The change in the accounting policy for leases is also expected to be reflected in the Group’s consolidated financial statements as at and for the year ending 30 June 2020. The Group has initially adopted AASB 16 from 1 July 2019. There are new standards/amendments effective from 1 July 2019, but they are not expected to have a material effect on the Group’s financial statements.

AASB 16 introduced a single, on-balance sheet accounting model for lessees. As a result, the Group, as a lessee, has recognised right-of-use assets representing its right to use the underlying assets and lease liabilities representing its obligation to make lease payments.

The Group adopted the new standard using the modified retrospective approach, where the lease liability is measured at the present value of future lease payments on the initial date of application, being 1 July 2019. The lease asset is measured as an amount equal to the lease liability. Under the transition method, prior period comparative financial statements are not required to be restated. The details in the changes in accounting policies are disclosed below.

14

ORA BANDA MINING LIMITED NOTES TO THE CONDENSED CONSOLIDATED INTERIM FINANCIAL STATEMENTS

Leases

Previously, the Group determined at contract inception whether an arrangement was or contained a lease under AASB Interpretation 4 Determining Whether an Arrangement contains a Lease . The Group now assesses whether a contract is or contains a lease based on the new definition of a lease. Under AASB 16, a contact is, or contains, a lease if the contract conveys a right to control the use of an identified asset for a period of time in exchange for consideration.

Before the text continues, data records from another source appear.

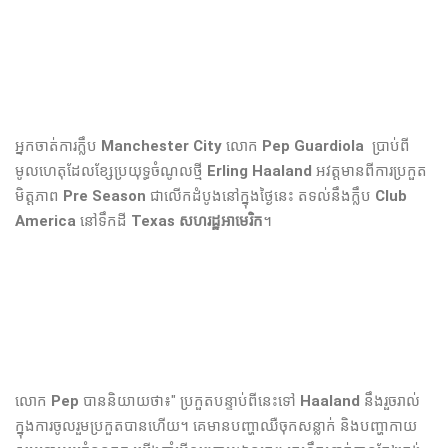
អ្នកចាត់ការ​ក្លឹប​
Manchester City
លោក​
Pep Guardiola
ប្រាប់ពី
មូលហេតុដែល​ខ្សែប្រយុទ្ធ​ចំណូលថ្មី​
Erling Haaland
អវត្តមាន​ពី​ការប្រកួត​
មិត្តភាព​
Pre Season
ជា​លើក​ដំបូង​នៅ​ក្នុង​ថ្ងៃ​នេះ​ តទល់នឹង​ក្លឹប​
Club
America
នៅ​ទឹក​ដី​
Texas សហរដ្ឋអាមេរិក​
។
លោក​
Pep
បាន​និយាយ​ថា​៖" ប្រកួត​បន្ទាប់​ពី​នេះ​ទៅ​
Haaland
នឹង​រួច​រាល់​
ក្នុង​ការ​ចូល​រួម​ប្រកួត​បាន​ហើយ​។ គេ​មាន​បញ្ហា​ឈឺ​ចុក​សន្លាក់​ និង​បញ្ហា​កាយ​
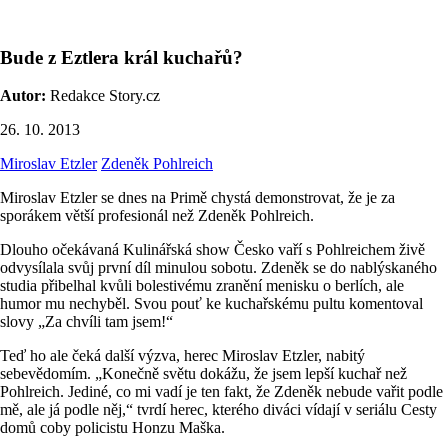
Bude z Eztlera král kuchařů?
Autor:
Redakce Story.cz
26. 10. 2013
Miroslav Etzler
Zdeněk Pohlreich
Miroslav Etzler se dnes na Primě chystá demonstrovat, že je za
sporákem větší profesionál než Zdeněk Pohlreich.
Dlouho očekávaná Kulinářská show Česko vaří s Pohlreichem živě
odvysílala svůj první díl minulou sobotu. Zdeněk se do nablýskaného
studia přibelhal kvůli bolestivému zranění menisku o berlích, ale
humor mu nechyběl. Svou pouť ke kuchařskému pultu komentoval
slovy „Za chvíli tam jsem!“
Teď ho ale čeká další výzva, herec Miroslav Etzler, nabitý
sebevědomím. „Konečně světu dokážu, že jsem lepší kuchař než
Pohlreich. Jediné, co mi vadí je ten fakt, že Zdeněk nebude vařit podle
mě, ale já podle něj,“ tvrdí herec, kterého diváci vídají v seriálu Cesty
domů coby policistu Honzu Maška.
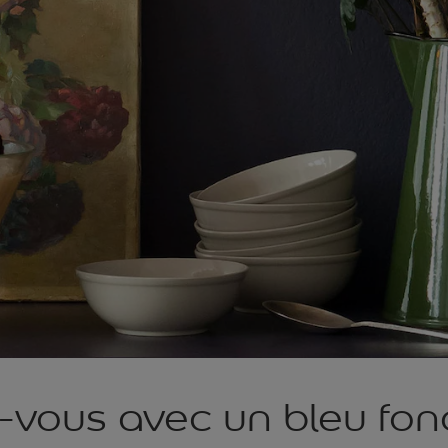
-vous avec un bleu fon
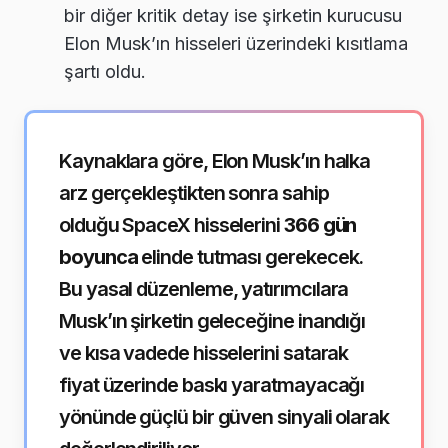
bir diğer kritik detay ise şirketin kurucusu
Elon Musk’ın hisseleri üzerindeki kısıtlama
şartı oldu.
Kaynaklara göre, Elon Musk’ın halka
arz gerçekleştikten sonra sahip
olduğu SpaceX hisselerini
366 gün
boyunca
elinde tutması gerekecek.
Bu yasal düzenleme, yatırımcılara
Musk’ın şirketin geleceğine inandığı
ve kısa vadede hisselerini satarak
fiyat üzerinde baskı yaratmayacağı
yönünde güçlü bir güven sinyali olarak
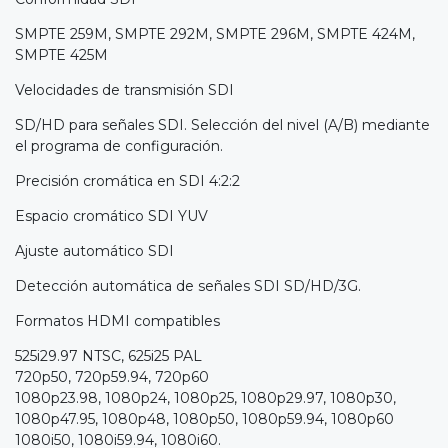
SMPTE 259M, SMPTE 292M, SMPTE 296M, SMPTE 424M,
SMPTE 425M
Velocidades de transmisión SDI
SD/HD para señales SDI. Selección del nivel (A/B) mediante
el programa de configuración.
Precisión cromática en SDI 4:2:2
Espacio cromático SDI YUV
Ajuste automático SDI
Detección automática de señales SDI SD/HD/3G.
Formatos HDMI compatibles
525i29.97 NTSC, 625i25 PAL
720p50, 720p59.94, 720p60
1080p23.98, 1080p24, 1080p25, 1080p29.97, 1080p30,
1080p47.95, 1080p48, 1080p50, 1080p59.94, 1080p60
1080i50, 1080i59.94, 1080i60.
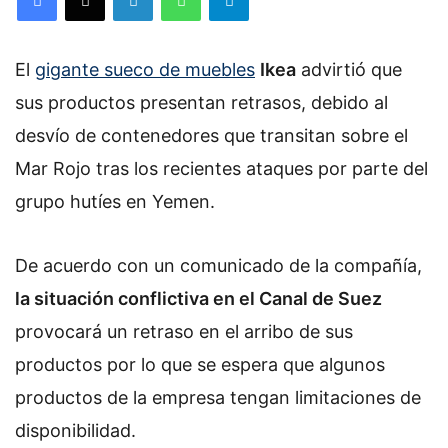
El
gigante sueco de muebles
Ikea
advirtió que
sus productos presentan retrasos, debido al
desvío de contenedores que transitan sobre el
Mar Rojo tras los recientes ataques por parte del
grupo hutíes en Yemen.
De acuerdo con un comunicado de la compañía,
la situación conflictiva en el Canal de Suez
provocará un retraso en el arribo de sus
productos por lo que se espera que algunos
productos de la empresa tengan limitaciones de
disponibilidad.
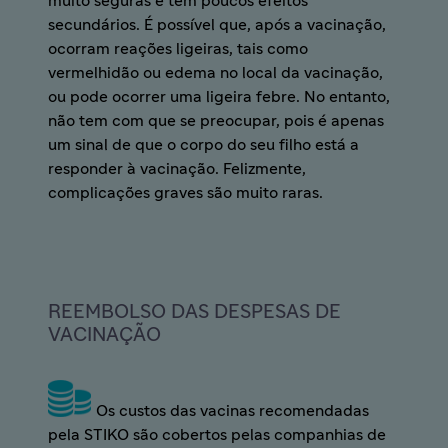
muito seguras e têm poucos efeitos
secundários. É possível que, após a vacinação,
ocorram reações ligeiras, tais como
vermelhidão ou edema no local da vacinação,
ou pode ocorrer uma ligeira febre. No entanto,
não tem com que se preocupar, pois é apenas
um sinal de que o corpo do seu filho está a
responder à vacinação. Felizmente,
complicações graves são muito raras.
REEMBOLSO DAS DESPESAS DE
VACINAÇÃO
Os custos das vacinas recomendadas
pela STIKO são cobertos pelas companhias de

On transition to AASB 16, the Group elected to apply the practical expedient to grandfather the assessment of which transactions are leases. It applied AASB 16 only to contracts that were previously identified as leases. Contracts that were not identified as leases under AASB 117 and AASB Interpretation 4 were not reassessed. Therefore, the definition of a lease under AASB 16 has been applied only to contracts entered into or changed on or after 1 July 2019.

At inception or on reassessment of a contract that contains a lease component, the Group allocates the consideration in the contract to each lease and non-lease component on the basis of their relative standalone prices. However, for leases of properties in which it is a lessee, the Group has elected not to separate non-lease components and will instead account for the lease and non-lease components as a single lease component.

The Group as Lessee

The Group assesses whether a contract is or contains a lease, at inception of that contract. The Group recognises a right-of-use asset and a corresponding lease liability with respect to all lease arrangements in which it is the lessee, except for short-term leases (defined as leases with a lease term of 12 months or less) and leases of low value assets (as example certain office equipment). For these leases, the Group recognises the lease payments as an expense on a straight-line basis over the term of the lease unless another systematic basis is more representative of the time pattern in which economic benefits from the leased assets are consumed.

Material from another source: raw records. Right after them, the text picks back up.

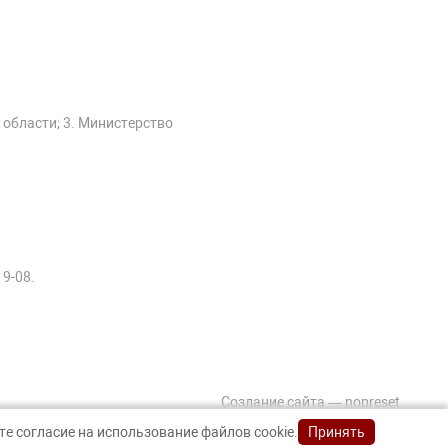
 области; 3. Министерство
19-08.
Создание сайта — nopreset
е согласие на использование файлов cookie.
Принять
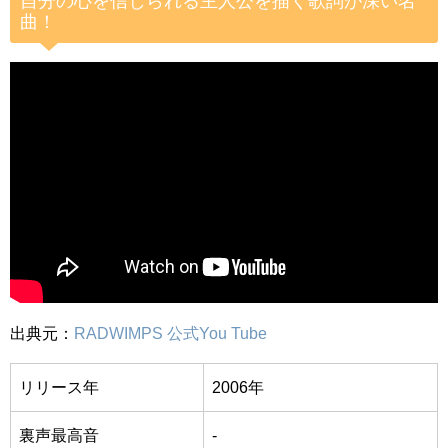
自分の心を信じられる主人公を描く歌詞が深い名
曲！
出典元：
RADWIMPS 公式You Tube
リリース年
2006年
裏声最高音
-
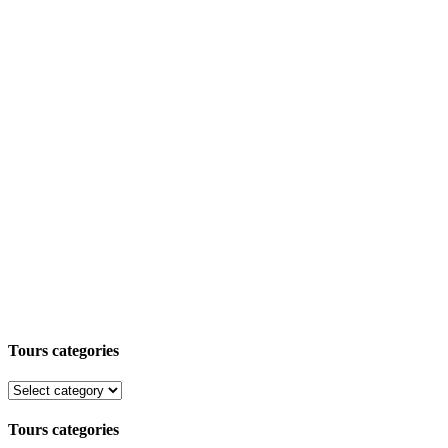
Tours categories
Tours categories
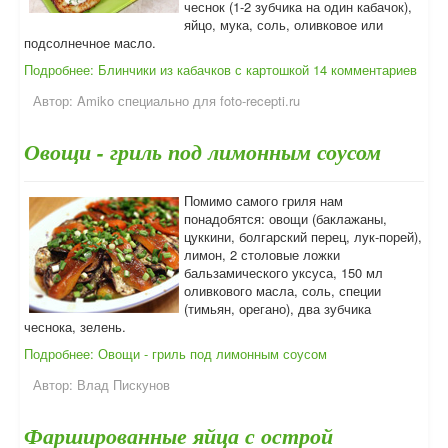
чеснок (1-2 зубчика на один кабачок),
яйцо, мука, соль, оливковое или
подсолнечное масло.
Подробнее: Блинчики из кабачков с картошкой
14 комментариев
Автор:
Amiko специально для foto-recepti.ru
Овощи - гриль под лимонным соусом
Помимо самого гриля нам
понадобятся: овощи (баклажаны,
цуккини, болгарский перец, лук-порей),
лимон, 2 столовые ложки
бальзамического уксуса, 150 мл
оливкового масла, соль, специи
(тимьян, орегано), два зубчика
чеснока, зелень.
Подробнее: Овощи - гриль под лимонным соусом
Автор:
Влад Пискунов
Фаршированные яйца с острой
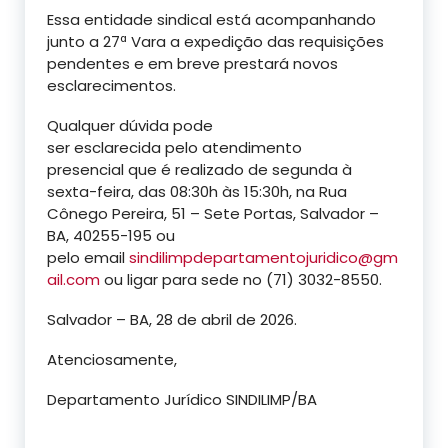
Essa entidade sindical está acompanhando
junto a 27ª Vara a expedição das requisições
pendentes e em breve prestará novos
esclarecimentos.
Qualquer dúvida pode
ser esclarecida pelo atendimento
presencial que é realizado de segunda à
sexta-feira, das 08:30h às 15:30h, na Rua
Cônego Pereira, 51 – Sete Portas, Salvador –
BA, 40255-195 ou
pelo email
sindilimpdepartamentojuridico@gm
ail.com
ou ligar para sede no
(71) 3032-8550.
Salvador – BA, 28 de abril de 2026.
Atenciosamente,
Departamento Jurídico SINDILIMP/BA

The lease liability is initially measured at the present value of the lease payments that are not paid at the commencement date, discounted by using the rate implicit in the lease. If this rate cannot be readily determined, the Group uses its incremental borrowing rate.

Lease payments included in the measurement of the lease liability comprise:

  • Fixed lease payments (including in-substance fixed payments), less any lease incentives receivable;

  • • Variable lease payments that depend on an index or rate, initially measured using the index or rate at the commencement date.

The Group presents lease liabilities as a separate line item in the statement of financial position. The lease liability is subsequently measured by increasing the carrying amount to reflect interest on the lease liability (using the effective interest method) and by reducing the carrying amount to reflect the lease payments made. The interest expense is charged to profit or loss over the lease period to produce a constant periodic rate of interest on the remaining balance of the liability.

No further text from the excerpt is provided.